Do you ever wonder what it means to be human? Anthropologists seek to answer this question by investigating the human condition in all times and all places. Human genetics, the origin of our species, the rise and fall of civilizations, world languages, and the wide diversities of peoples, cultures, and religions are just some of the topics you can explore through anthropology. This discipline is the broadest social science and is unique in its cross-cultural and holistic perspectives. The program offers courses in all four of the anthropological sub-disciplines: biological anthropology, anthropological linguistics, archaeology, and cultural anthropology.
A major in anthropology provides a firm basis for exploring careers in museums, aid agencies, business, government, forensics, and teaching. Both majors and non-majors can take part in local and international field and laboratory experiences that provide the opportunity to contribute to current anthropological research. Completing the archaeological field school gives students hands-on experience in excavating an archaeological site. This course trains participants for immediate employment in public archaeology.
Anthropology (B.A.) Degree Outcomes
Recognize what it means to be human and how biological, archaeological, ethnographic, and linguistic knowledge contributes to that understanding.

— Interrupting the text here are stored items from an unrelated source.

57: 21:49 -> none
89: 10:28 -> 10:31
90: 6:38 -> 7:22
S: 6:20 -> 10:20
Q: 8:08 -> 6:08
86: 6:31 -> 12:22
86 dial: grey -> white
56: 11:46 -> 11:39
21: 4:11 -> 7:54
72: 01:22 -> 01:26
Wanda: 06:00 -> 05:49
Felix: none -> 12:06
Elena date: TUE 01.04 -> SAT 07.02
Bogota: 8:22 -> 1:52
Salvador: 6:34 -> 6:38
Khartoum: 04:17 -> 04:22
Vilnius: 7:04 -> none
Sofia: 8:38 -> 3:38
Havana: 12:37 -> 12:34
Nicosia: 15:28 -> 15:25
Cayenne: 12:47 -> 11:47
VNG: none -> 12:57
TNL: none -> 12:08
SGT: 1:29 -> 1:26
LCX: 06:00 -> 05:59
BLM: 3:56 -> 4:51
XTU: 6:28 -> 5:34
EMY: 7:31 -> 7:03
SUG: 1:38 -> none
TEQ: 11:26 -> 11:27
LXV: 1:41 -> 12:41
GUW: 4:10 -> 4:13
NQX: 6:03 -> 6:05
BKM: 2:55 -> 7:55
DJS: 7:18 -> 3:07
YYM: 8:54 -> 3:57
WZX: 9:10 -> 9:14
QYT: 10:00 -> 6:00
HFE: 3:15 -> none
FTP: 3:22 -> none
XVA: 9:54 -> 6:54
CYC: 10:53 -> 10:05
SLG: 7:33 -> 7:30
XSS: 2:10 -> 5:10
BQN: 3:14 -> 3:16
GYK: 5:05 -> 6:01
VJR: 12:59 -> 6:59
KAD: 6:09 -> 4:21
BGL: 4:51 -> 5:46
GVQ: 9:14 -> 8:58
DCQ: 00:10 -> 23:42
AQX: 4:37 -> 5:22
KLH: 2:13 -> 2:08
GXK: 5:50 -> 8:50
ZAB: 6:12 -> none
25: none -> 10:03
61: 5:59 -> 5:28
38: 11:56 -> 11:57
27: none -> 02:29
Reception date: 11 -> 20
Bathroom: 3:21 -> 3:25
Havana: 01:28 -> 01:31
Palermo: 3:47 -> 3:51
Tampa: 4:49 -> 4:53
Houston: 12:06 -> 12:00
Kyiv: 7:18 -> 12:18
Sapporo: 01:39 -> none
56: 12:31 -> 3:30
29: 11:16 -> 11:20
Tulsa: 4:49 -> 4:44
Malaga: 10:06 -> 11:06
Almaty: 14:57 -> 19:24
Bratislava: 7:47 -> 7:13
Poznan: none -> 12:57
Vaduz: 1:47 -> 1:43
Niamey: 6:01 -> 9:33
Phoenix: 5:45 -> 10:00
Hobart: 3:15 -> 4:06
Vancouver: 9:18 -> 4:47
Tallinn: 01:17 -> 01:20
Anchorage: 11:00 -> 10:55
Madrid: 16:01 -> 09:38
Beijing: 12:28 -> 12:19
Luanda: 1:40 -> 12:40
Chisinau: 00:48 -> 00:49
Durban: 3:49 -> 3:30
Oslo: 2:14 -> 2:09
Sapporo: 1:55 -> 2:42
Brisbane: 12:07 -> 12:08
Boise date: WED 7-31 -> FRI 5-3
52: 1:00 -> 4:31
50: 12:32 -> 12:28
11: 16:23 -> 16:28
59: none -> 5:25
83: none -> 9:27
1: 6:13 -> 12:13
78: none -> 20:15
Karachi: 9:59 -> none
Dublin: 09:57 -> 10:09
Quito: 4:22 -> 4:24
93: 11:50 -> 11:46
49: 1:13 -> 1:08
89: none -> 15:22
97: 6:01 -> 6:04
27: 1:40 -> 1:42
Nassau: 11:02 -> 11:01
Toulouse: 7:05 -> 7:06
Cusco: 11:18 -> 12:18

Identify the major theoretical and methodical approaches in the study of human biology and evolution, culture, language, and the archaeological past.
Demonstrate skills in communicating anthropological knowledge effectively through writing, oral presentation, and data presentation.
Apply both qualitative and quantitative research methods to anthropological problems, complying with the ethical practices within the discipline.
Explain the holistic anthropological viewpoint on issues of cultural and ethnic diversity in past and present societies and draw comparisons between different cultures, describe cultural processes, and examine social issues from an anthropological perspective.
ANTHROPOLOGY, B.A. (33-51 credits)
Required: ANTH 211, 213, 362, 380, and 21 additional credits in anthropology chosen in consultation with a departmental advisor. In addition to 30 credits in anthropology, the following courses are required: SOC 211, GEOG 100, and 15 additional credits chosen from biology, history, earth science, geography, or sociology. Students may choose either foreign language competency or quantitative methods core.
ANTHROPOLOGY, MINOR (18 credits)
In addition to ANTH 211, anthropology students will complete nine credits of anthropology courses at the 300-level and an additional six credits of anthropology courses.
LATIN AMERICAN AND CARIBBEAN STUDIES, MINOR (18 credits)
Required: 18 credits, chosen from a menu of interdisciplinary course. Courses must be chosen from at least two academic disciplines; at least nine credits must be at the 300- or 400-level.